Saved data entries
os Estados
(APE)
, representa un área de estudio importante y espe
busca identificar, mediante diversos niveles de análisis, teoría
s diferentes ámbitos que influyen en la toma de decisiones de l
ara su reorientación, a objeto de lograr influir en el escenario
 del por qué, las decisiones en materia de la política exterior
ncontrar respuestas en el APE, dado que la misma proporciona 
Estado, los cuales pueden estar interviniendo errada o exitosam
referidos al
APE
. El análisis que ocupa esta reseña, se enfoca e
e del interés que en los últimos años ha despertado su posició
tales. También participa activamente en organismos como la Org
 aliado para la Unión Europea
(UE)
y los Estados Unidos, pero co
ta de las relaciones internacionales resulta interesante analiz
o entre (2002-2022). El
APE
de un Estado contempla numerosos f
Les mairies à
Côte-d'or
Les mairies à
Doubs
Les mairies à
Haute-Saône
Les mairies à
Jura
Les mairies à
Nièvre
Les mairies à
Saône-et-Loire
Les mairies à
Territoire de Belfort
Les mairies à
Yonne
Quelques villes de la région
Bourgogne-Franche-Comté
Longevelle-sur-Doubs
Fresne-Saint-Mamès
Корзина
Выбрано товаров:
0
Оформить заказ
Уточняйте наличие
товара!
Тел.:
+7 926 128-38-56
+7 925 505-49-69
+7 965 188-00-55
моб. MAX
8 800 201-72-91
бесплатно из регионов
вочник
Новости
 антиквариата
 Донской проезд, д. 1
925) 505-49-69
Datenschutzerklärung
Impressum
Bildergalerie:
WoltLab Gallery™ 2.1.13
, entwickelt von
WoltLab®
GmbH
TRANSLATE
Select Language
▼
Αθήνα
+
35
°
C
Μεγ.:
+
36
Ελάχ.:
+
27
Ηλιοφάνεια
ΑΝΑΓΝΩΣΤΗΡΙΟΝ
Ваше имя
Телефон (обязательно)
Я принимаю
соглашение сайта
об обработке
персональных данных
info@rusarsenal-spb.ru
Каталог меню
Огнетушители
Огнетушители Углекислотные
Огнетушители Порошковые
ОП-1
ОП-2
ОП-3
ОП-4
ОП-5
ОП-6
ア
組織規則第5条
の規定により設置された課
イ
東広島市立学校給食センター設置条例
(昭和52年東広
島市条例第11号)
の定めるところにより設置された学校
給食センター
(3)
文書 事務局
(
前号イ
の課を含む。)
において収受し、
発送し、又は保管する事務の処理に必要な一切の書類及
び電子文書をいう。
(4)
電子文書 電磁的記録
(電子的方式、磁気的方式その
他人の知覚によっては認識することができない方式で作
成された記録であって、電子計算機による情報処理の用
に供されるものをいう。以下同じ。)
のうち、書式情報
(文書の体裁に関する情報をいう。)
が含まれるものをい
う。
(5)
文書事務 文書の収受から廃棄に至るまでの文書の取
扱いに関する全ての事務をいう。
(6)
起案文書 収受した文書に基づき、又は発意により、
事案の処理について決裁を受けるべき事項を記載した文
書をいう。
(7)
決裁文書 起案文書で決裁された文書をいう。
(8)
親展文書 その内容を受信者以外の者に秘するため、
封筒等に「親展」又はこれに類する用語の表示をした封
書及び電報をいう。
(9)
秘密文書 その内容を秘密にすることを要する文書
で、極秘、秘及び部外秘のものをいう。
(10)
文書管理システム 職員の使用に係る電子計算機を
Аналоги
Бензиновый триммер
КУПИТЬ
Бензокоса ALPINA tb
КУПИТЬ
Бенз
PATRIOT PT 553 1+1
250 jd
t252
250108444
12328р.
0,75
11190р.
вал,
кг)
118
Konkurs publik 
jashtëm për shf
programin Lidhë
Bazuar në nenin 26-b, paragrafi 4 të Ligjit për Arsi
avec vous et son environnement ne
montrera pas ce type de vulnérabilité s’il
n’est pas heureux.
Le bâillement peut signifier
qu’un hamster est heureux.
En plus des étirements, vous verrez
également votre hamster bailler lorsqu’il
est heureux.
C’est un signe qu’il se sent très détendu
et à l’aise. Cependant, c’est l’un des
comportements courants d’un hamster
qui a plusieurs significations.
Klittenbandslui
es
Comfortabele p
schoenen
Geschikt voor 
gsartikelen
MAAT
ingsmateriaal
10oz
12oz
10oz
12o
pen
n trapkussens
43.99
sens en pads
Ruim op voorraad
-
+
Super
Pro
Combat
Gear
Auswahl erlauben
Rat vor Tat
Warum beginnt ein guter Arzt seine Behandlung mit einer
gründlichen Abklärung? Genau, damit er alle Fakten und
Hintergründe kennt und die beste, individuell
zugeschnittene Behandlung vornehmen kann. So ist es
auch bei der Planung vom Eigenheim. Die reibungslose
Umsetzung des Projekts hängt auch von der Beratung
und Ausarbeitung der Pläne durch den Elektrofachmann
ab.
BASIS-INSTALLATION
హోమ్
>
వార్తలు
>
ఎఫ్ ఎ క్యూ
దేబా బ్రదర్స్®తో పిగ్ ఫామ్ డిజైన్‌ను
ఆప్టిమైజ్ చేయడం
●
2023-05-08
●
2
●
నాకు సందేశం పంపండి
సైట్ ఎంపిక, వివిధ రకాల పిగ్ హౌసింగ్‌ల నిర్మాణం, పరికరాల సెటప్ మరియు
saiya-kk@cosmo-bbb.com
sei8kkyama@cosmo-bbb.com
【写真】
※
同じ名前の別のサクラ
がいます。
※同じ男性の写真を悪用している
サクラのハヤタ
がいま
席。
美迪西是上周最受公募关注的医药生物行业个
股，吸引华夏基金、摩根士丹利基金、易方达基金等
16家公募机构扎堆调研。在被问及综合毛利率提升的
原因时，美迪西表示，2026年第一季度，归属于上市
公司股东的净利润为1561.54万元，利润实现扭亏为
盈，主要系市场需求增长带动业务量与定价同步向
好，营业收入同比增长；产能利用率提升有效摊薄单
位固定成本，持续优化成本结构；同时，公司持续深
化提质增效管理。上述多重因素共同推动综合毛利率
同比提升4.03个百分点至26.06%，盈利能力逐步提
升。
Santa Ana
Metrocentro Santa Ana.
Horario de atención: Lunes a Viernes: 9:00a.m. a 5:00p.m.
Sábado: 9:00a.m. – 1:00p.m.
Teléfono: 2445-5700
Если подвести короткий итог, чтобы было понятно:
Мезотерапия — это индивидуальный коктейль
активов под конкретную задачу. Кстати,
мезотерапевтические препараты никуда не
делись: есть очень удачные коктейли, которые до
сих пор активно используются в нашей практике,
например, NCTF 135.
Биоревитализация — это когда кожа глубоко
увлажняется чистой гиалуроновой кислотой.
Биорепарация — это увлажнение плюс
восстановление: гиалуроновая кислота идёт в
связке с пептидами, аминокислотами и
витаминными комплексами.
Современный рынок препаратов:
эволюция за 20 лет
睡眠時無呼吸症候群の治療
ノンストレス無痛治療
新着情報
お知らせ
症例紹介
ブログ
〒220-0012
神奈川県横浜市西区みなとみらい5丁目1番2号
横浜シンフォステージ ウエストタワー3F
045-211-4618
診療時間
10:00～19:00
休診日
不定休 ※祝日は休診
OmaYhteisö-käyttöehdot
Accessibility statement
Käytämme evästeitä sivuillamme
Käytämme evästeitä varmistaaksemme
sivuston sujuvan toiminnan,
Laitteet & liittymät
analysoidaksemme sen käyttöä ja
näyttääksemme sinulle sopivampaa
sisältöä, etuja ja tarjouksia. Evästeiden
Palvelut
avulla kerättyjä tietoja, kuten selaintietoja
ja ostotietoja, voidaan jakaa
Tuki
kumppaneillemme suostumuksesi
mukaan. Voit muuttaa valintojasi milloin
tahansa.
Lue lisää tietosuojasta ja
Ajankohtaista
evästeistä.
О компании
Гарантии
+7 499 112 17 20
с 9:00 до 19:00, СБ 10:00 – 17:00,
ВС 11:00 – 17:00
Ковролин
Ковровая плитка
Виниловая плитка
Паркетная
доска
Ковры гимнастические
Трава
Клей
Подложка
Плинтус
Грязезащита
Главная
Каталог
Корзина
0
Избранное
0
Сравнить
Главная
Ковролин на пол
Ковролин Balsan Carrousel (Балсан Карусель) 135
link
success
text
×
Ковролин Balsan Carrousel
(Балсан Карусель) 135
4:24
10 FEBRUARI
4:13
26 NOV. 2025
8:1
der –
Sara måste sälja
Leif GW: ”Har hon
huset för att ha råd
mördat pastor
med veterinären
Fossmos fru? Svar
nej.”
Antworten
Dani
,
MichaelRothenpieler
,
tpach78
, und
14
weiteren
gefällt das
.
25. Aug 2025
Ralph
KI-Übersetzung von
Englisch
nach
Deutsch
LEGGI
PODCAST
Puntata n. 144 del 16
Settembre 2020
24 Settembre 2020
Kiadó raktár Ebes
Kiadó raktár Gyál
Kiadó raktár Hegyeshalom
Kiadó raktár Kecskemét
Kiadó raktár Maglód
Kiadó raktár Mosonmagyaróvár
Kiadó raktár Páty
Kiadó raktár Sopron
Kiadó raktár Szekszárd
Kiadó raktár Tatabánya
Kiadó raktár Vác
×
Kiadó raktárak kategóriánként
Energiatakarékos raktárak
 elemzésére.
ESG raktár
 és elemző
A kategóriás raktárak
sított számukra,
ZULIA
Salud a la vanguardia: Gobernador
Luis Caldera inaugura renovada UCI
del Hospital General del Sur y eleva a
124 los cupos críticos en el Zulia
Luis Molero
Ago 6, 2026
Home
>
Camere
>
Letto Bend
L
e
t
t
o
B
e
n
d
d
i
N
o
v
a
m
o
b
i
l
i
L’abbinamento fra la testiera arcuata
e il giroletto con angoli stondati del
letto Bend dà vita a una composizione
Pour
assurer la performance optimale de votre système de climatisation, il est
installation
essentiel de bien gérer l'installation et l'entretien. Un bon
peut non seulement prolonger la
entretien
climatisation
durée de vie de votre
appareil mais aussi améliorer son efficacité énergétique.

▶ _WHAT YOU NEED TO DO_
Repeat the entries above exactly, beginning at their first line and ending with the line that contains "ara su reorientación, a", with nothing added.

▶ _FINAL ANSWER_
os Estados
(APE)
, representa un área de estudio importante y espe
busca identificar, mediante diversos niveles de análisis, teoría
s diferentes ámbitos que influyen en la toma de decisiones de l
ara su reorientación, a objeto de lograr influir en el escenario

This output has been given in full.